Smaller deals rounded out the year: Rail for $200 million in August and wallet provider Palisade. Together, these moves pushed Ripple well beyond its original payments-focused identity into broader financial services territory.

RLUSD Stablecoin Climbs to $1.3 Billion

Ripple's dollar-backed stablecoin RLUSD launched in December 2024 but really picked up steam throughout 2025. By year-end, it hit a $1.3 billion market cap, making it the 11th largest stablecoin despite being less than a year old.

The stablecoin landed some serious partnerships along the way. Mastercard Inc. (MA) signed on for credit card settlements, and Singapore regulators gave it the green light. In December, Ripple received conditional approval for a National Bank Charter from the U.S. Office of the Comptroller of the Currency, with reserves held at Bank of New York Mellon Corp.
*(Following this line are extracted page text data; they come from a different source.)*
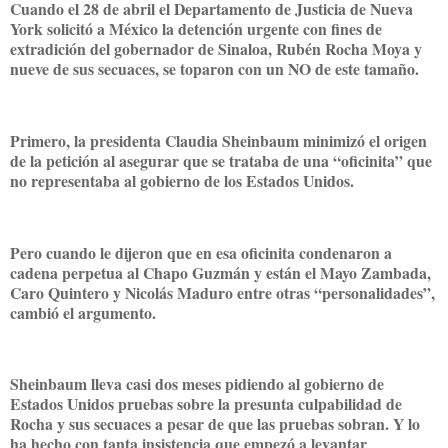
Cuando el 28 de abril el Departamento de Justicia de Nueva
York solicitó a México la detención urgente con fines de
extradición del gobernador de Sinaloa, Rubén Rocha Moya y
nueve de sus secuaces, se toparon con un NO de este tamaño.
Primero, la presidenta Claudia Sheinbaum minimizó el origen
de la petición al asegurar que se trataba de una “oficinita” que
no representaba al gobierno de los Estados Unidos.
Pero cuando le dijeron que en esa oficinita condenaron a
cadena perpetua al Chapo Guzmán y están el Mayo Zambada,
Caro Quintero y Nicolás Maduro entre otras “personalidades”,
cambió el argumento.
Sheinbaum lleva casi dos meses pidiendo al gobierno de
Estados Unidos pruebas sobre la presunta culpabilidad de
Rocha y sus secuaces a pesar de que las pruebas sobran. Y lo
ha hecho con tanta insistencia que empezó a levantar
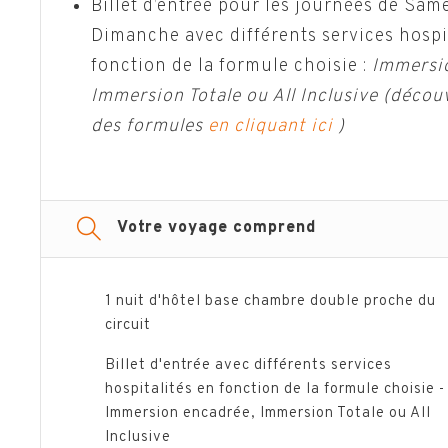
Billet d’entrée pour les journées de Same
Dimanche avec différents services hospi
fonction de la formule choisie :
Immersi
Immersion Totale ou All Inclusive (découv
des formules
en cliquant ici
)
Votre voyage comprend
1 nuit d'hôtel base chambre double proche du
circuit
Billet d'entrée avec différents services
hospitalités en fonction de la formule choisie -
Immersion encadrée, Immersion Totale ou All
Inclusive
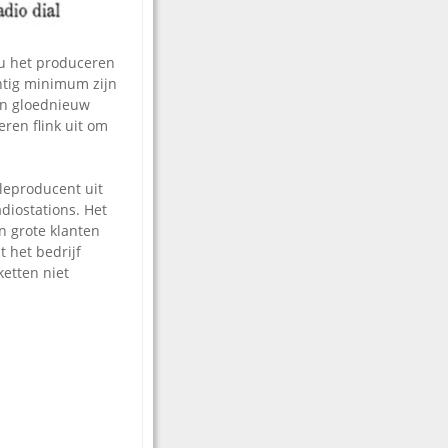
u het produceren
chtig minimum zijn
en gloednieuw
ren flink uit om
leproducent uit
adiostations. Het
n grote klanten
 het bedrijf
ketten niet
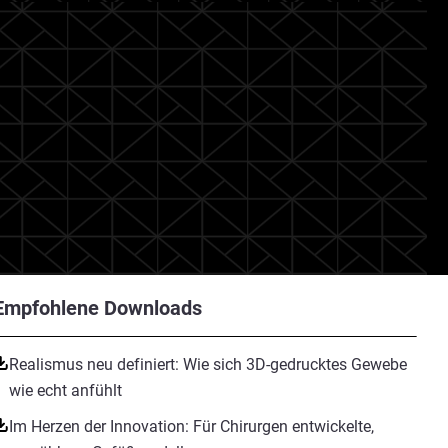
Empfohlene Downloads
Realismus neu definiert: Wie sich 3D-gedrucktes Gewebe
wie echt anfühlt
Im Herzen der Innovation: Für Chirurgen entwickelte,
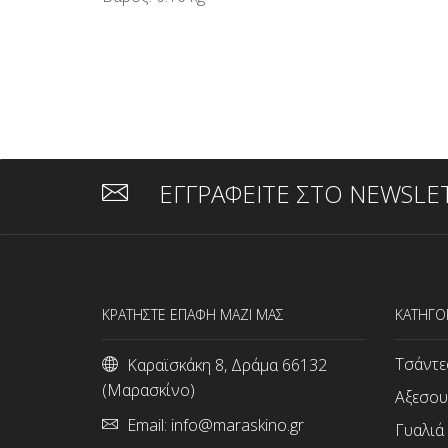
ΕΓΓΡΑΦΕΙΤΕ ΣΤΟ NEWSLE
ΚΡΑΤΗΣΤΕ ΕΠΑΦΗ ΜΑΖΙ ΜΑΣ
ΚΑΤΗΓΟ
Τσάντε
Καραϊσκάκη 8, Δράμα 66132
(Μαρασκίνο)
Αξεσου
Email:
info@maraskino.gr
Γυαλιά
XRP ETFs Attract $1 Billion Despite Price Weakness

XRP joined the ETF party in 2025 when Rex Shares and Osprey Funds launched the first product with $38 million in day-one volume. Canary Capital, Grayscale, Bitwise, and Franklin Templeton followed shortly after with their own spot ETF offerings.

By December, XRP spot ETFs had generated nearly $1 billion in net inflows without a single day of outflows through mid-December. Assets under management crossed $1.25 billion by late December, making XRP the fastest cryptocurrency to reach the $1 billion ETF milestone since Ethereum (ETH) launched its ETF.

The catch? All that institutional demand didn't translate into surging prices. Apparently you can have strong ETF inflows and a bleeding token price at the same time. Who knew.

Native Lending Coming in 2026

Ripple isn't done building yet. The company plans to roll out native lending on the XRP Ledger in 2026 through XRPL Version 3.0.0, pushing the network beyond payments into institutional-grade DeFi territory.

Ripple engineer Edward Hennis said the amendments should enter validator voting in late January 2026. Once live, market makers will be able to borrow XRP or RLUSD while token holders can earn yield by lending to credit facilities.

RippleNet has also expanded to more than 300 banks and financial institutions as of November 2025. That same month, Ripple raised $500 million from global investors at a $40 billion valuation. CEO Brad Garlinghouse called it a clear endorsement of the company's long-term growth strategy.

So yes, XRP spent 2025 building an impressive financial infrastructure while the token price fell nearly in half. Whether all this infrastructure eventually translates to token value remains the multi-billion dollar question.